David Woods, Professor of Integrated Systems Engineering at Ohio State University, defines brittleness as “a sudden collapse in performance when events challenge system boundaries (separate from how well it performs when operating from its boundaries).” All systems are designed within boundaries whether explicit or implicit. For example, we might define a non-functional requirement of a transactional system as being able to handle 10K requests per second with responses remaining below 100ms. We also might run this system on a VM instance that has an MTBF (mean time between failures) of 26K hours (~3 yrs). The system now has a boundary on availability that is tied to the instance it is running on. We might not have explicitly decided this but it still exists.

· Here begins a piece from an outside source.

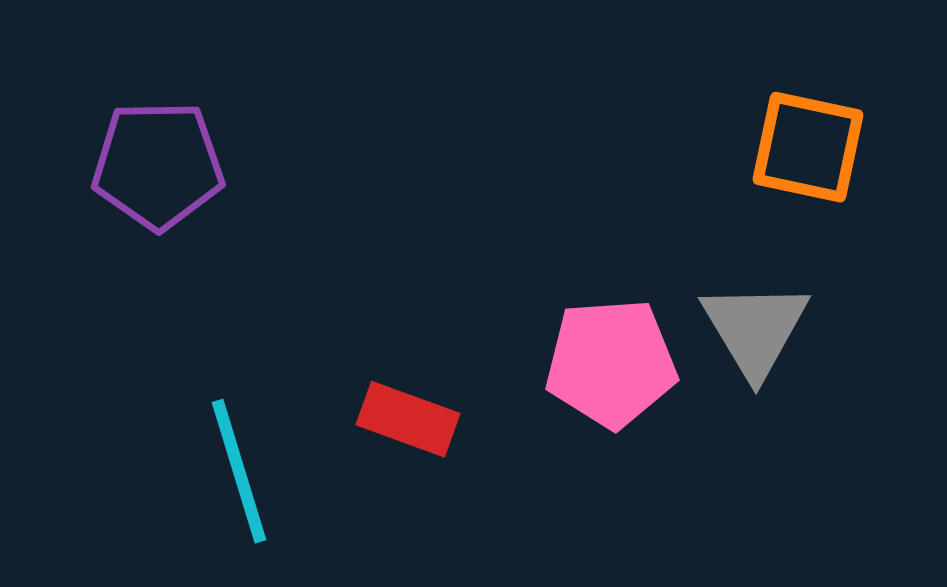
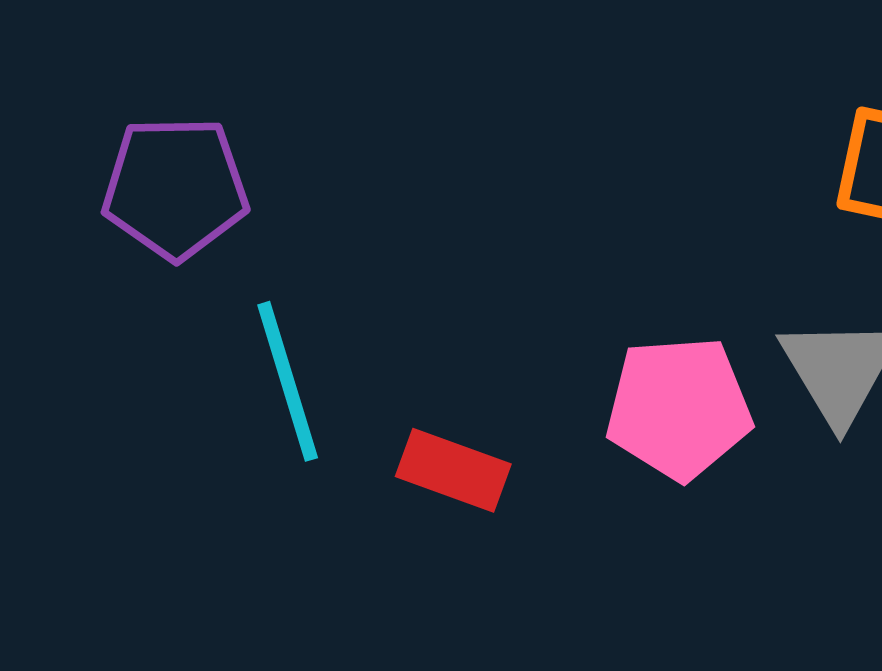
cyan line: (239, 471) -> (288, 381), moved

Something I learned as a consultant helping hyper-growth startups was that complexity penalties emerge as a result of success and limit growth unless they are dealt with. Stated another way, the more successful your system is, i.e. the more people want to use the service you created, the more you are forced to deal with your system operating outside of its design boundaries, resulting in increased incidents. Continuing our example above. If your service is successful, it will still be running when the MTBF is exceeded, likely resulting in a failure that you have to deal with. As Carlson and Doyle stated in their 2000 paper that highly optimized tolerance systems “are robust to perturbations they are designed to handle, yet fragile to unexpected perturbations and design flaws.”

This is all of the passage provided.